En l’espèce une salariée engagée en qualité de dessinatrice par une société a été placée en arrêt maladie. Après l’avis d’inaptitude à son poste de travail sans seconde visite, avec danger immédiat constaté par la médecine du travail et étant donné l’impossibilité de la reclasser, elle a fait l’objet d’une procédure de licenciement pour inaptitude.

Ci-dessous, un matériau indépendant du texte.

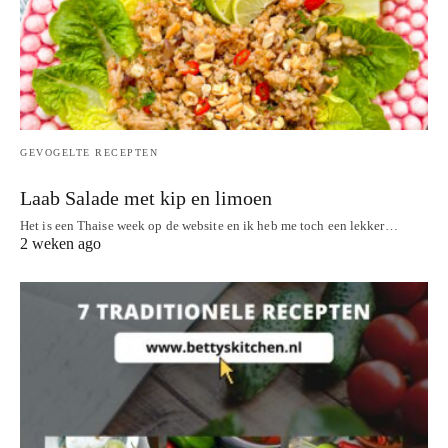
GEVOGELTE RECEPTEN
Laab Salade met kip en limoen
Het is een Thaise week op de website en ik heb me toch een lekker…
2 weken ago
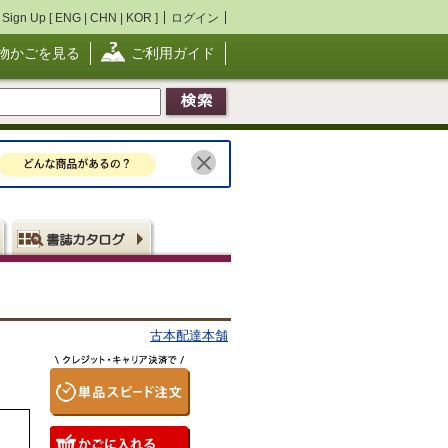
Sign Up [
ENG
|
CHN
|
KOR
]
ログイン
物かごを見る
ご利用ガイド
古本配達本舗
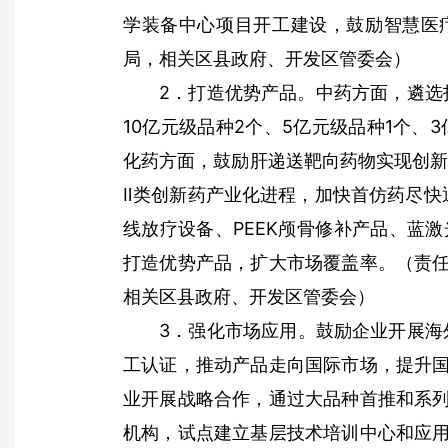
学装备中心项目开工建设，鼓励智慧医
局，相关区县政府、开发区管委会）
2．打造优势产品。中药方面，遴选
10亿元级品种2个、5亿元级品种1个、
化药方面，鼓励肝递送靶向药物实现创新
Ⅱ类创新药产业化进程，加快首仿药尽快
线放疗设备、PEEK颅骨修补产品、蓝
打造优势产品，扩大市场覆盖率。（责
相关区县政府、开发区管委会）
3．强化市场应用。鼓励企业开展海
工认证，推动产品走向国际市场，提升
业开展战略合作，通过大品种首推和系
机构，试点建立基层技术培训中心和应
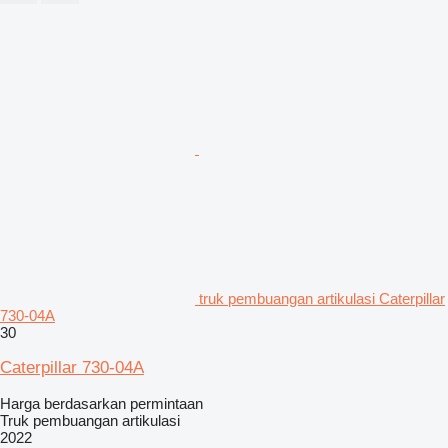
truk pembuangan artikulasi Caterpillar
730-04A
30
Caterpillar 730-04A
Harga berdasarkan permintaan
Truk pembuangan artikulasi
2022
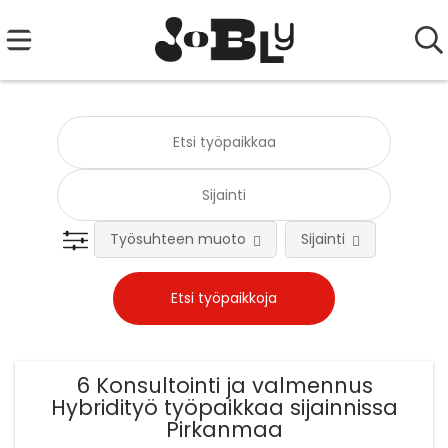
Työsuhteen muoto
Sijainti
Tehtä
6 Konsultointi ja valmennus
Hybridityö työpaikkaa sijainnissa
Pirkanmaa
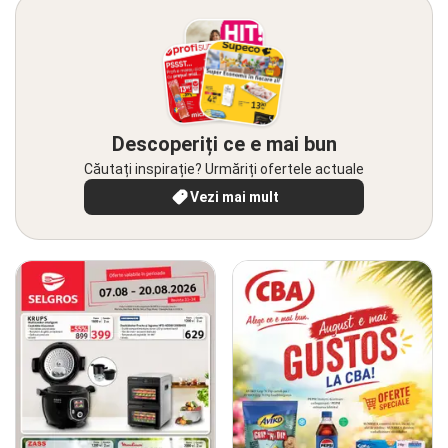
Descoperiți ce e mai bun
Căutați inspirație? Urmăriți ofertele actuale
Vezi mai mult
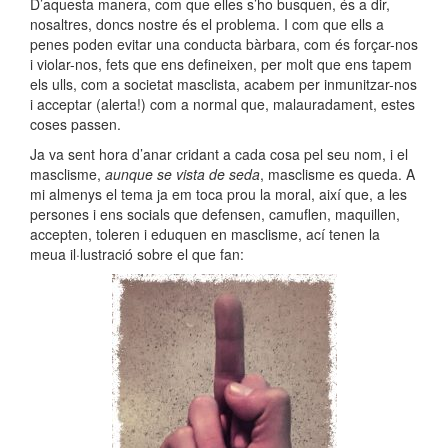
D’aquesta manera, com que elles s’ho busquen, és a dir,
nosaltres, doncs nostre és el problema. I com que ells a
penes poden evitar una conducta bàrbara, com és forçar-nos
i violar-nos, fets que ens defineixen, per molt que ens tapem
els ulls, com a societat masclista, acabem per inmunitzar-nos
i acceptar (alerta!) com a normal que, malauradament, estes
coses passen.
Ja va sent hora d’anar cridant a cada cosa pel seu nom, i el
masclisme,
aunque se vista de seda
, masclisme es queda. A
mi almenys el tema ja em toca prou la moral, així que, a les
persones i ens socials que defensen, camuflen, maquillen,
accepten, toleren i eduquen en masclisme, ací tenen la
meua il·lustració sobre el que fan:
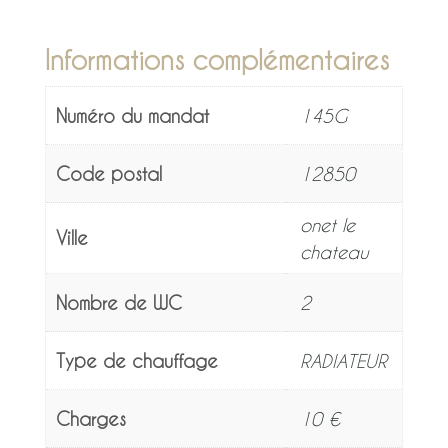
Informations complémentaires
Numéro du mandat
145G
Code postal
12850
onet le
Ville
chateau
Nombre de WC
2
Type de chauffage
RADIATEUR
Charges
10 €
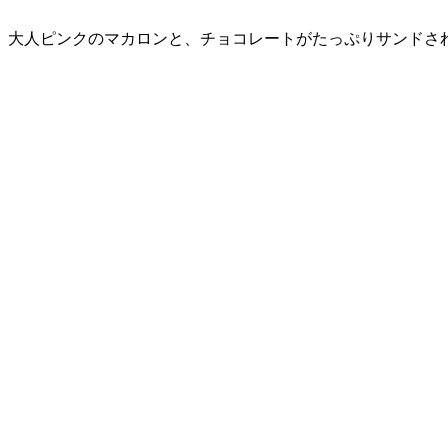
大人ピンクのマカロンと、チョコレートがたっぷりサンドさ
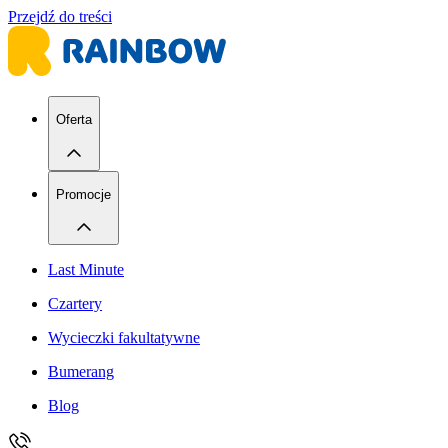
Przejdź do treści
Oferta
Promocje
Last Minute
Czartery
Wycieczki fakultatywne
Bumerang
Blog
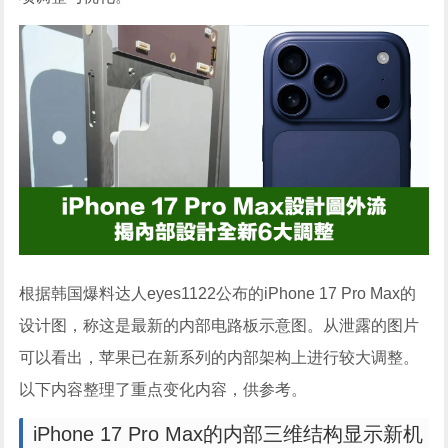
根据韩国爆料达人eyes1122公布的iPhone 17 Pro Max的
设计图，称这是最新的内部电路板示意图。从泄露的图片
可以看出，苹果已在新系列的内部架构上进行较大调整。
以下内容整理了重点变化内容，供参考。
iPhone 17 Pro Max的内部三维结构显示新机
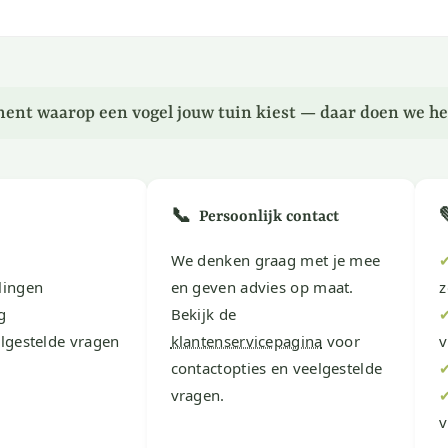
ent waarop een vogel jouw tuin kiest — daar doen we he
📞
Persoonlijk contact
We denken graag met je mee
lingen
en geven advies op maat.
z
g
Bekijk de
lgestelde vragen
klantenservicepagina
voor
v
contactopties en veelgestelde
vragen.
v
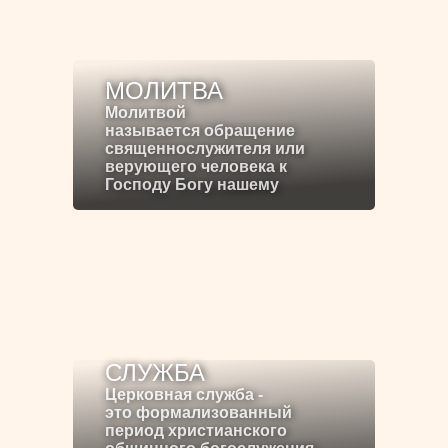
МОЛИТВА
Молитвой
называется обращение
священнослужителя или
верующего человека к
Господу Богу нашему
СЛУЖБА
Церковная служба -
это формализованный
период христианского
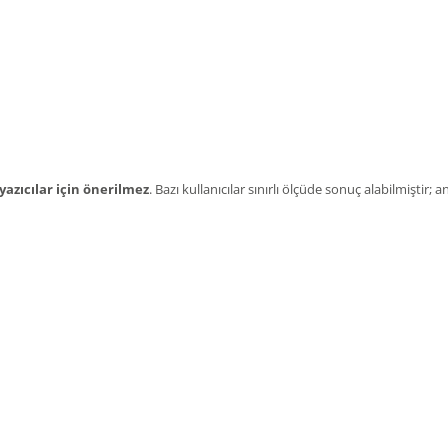
 yazıcılar için önerilmez
. Bazı kullanıcılar sınırlı ölçüde sonuç alabilmiştir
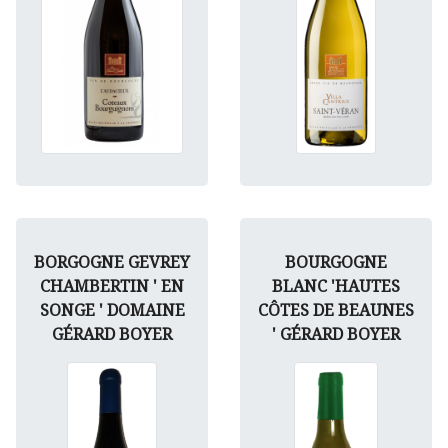
BORGOGNE GEVREY
BOURGOGNE
CHAMBERTIN ' EN
BLANC 'HAUTES
SONGE ' DOMAINE
CÔTES DE BEAUNES
GÉRARD BOYER
' GÉRARD BOYER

Or, la salariée a saisi le Conseil de Prud’hommes de diverses demandes relatives à l'exécution et à la rupture du contrat de travail.

Notamment, elle sollicitait une indemnisation spécifique du fait du tabagisme passif dont elle avait été victime.

Pour débouter la salariée, la Cour d’Appel avait retenu que dans le document manuscrit particulièrement détaillé et spontané, réalisé pour son entretien d'évaluation en mars 2010, la salariée était très satisfaite de ses conditions de travail, qu'elle dépeignait une bonne ambiance d'équipe et de bonnes relations avec l'employeur, et ne se plaignait en aucune façon de tabagisme passif ou de froid, alors qu'elle émettait des observations sur le bruit.

La Cour avait tenu compte de l’argument de l’employeur précisant que la salariée accompagnait ses collègues lors des pauses cigarette dans le garage, alors qu'elle n'y était nullement obligée et que sa présence dans le cabinet était extrêmement réduite, se comptant en jours, à compter d'octobre 2010, et qu'au vu du certificat médical produit, ses arrêts étaient motivés par une tendinopathie calcifiante, affection sans aucun lien avec un tabagisme passif.

La Cour de Cassation n’est pas d’accord avec l’analyse retenue par la Cour d’Appel puisqu’au visa de l’article L.4121-1 du code du travail, la Haute juridiction rappelle l’obligation de sécurité incombant à l’employeur.

La Cour de Cassation précise donc que les motifs invoqués par l'employeur ne suffisent pas à l'exonérer de sa responsabilité en matière d'exposition au tabagisme passif.

Encore une fois, cet arrêt démontre la lourde obligation de l’employeur en matière d’hygiène et de sécurité au sein de l’entreprise.